2.3. Понятие «самоактуализация» связано с сознательной целенаправленной деятельностью человека. Цель самоактуализации — самоактуализированная личность, наиболее полное развитие способностей, психологический рост. Цель достигается в социально ориентированной деятельности, связанной с получением материально-вещественных, социально значимых результатов. Феномен «людей-маугли» показывает, что самость — это скорее «картина «Я» субъекта в соотношении с его «картиной мира», чем геном или набор наследственно обусловленных задатков, способностей.
2.4. Психологическое развитие и рост являются скорее результатами самоактуализированной деятельности человека, чем синонимами понятия самоактуализация. Самоактуализационная деятельность является необходимым условием психического роста и развития. При этом развитие скорее связано с наиболее полным использованием имеющегося потенциала, а рост связан с формированием новых, прямо не обусловленных способностей.
2.5. Самоактуализационная деятельность — элемент жизни человека, требующий сознательной, целенаправленной активности, и поэтому не может связываться с ранними этапами жизни. Это удел «зрелого человека». Трудно определить, в какой степени самоактуализация связана с физическим здоровьем. Очевидно, что есть конкретные заболевания и их фазы, а также определенные возраста, когда трудно или невозможно уже говорить о самоактуализации. Но во многих случаях, особенно описанных А.Адлером, физические недостатки и болезни не только не мешают, но, наоборот, способствуют самоактуализационной деятельности.

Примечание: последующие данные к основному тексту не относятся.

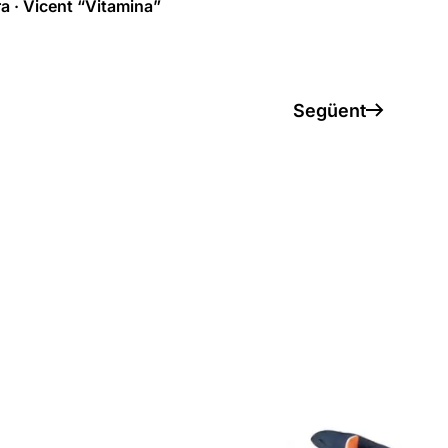
ra · Vicent “Vitamina”
Següent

2.6. Человек всегда находится в определенной жизненной ситуации. Ситуация содержит проблемы и конфликт, самоактуализация — это не уход, избегание проблем и конфликтов, а поиск таких решений, которые разрешают проблемы и конфликты оптимальным способом, приводят к развитию, росту. Основное внутренне противоречие самоактуализации заключается в том, что процесс самоактуализации происходит всегда в ситуации, в которую вовлечены «Другие». Ситуация скрепляется, определяется статическими элементами «участвующих», это «зона большей стабильности» в море перемен. Деятельность, направленная на самоактуализацию приводит к дестабилизации, разрушению раньше сформировавшейся ситуации и может быть воспринята как «угроза» другими участниками ситуации. Другой аспект этой проблемы заключается в том, что «разрешение» конфликта — это динамический процесс, и в этом качестве в нем можно выделить «эгоистические» элементы: когда самоактуализирующийся человек скорее получает, забирает у других опыт, знание, навыки и использует все это в своих интересах. Рассматриваемая в узких временных рамках самоактуализация может определяться как «эгоистическая». Именно здесь возникает проблема трансцендирования самоактуализации.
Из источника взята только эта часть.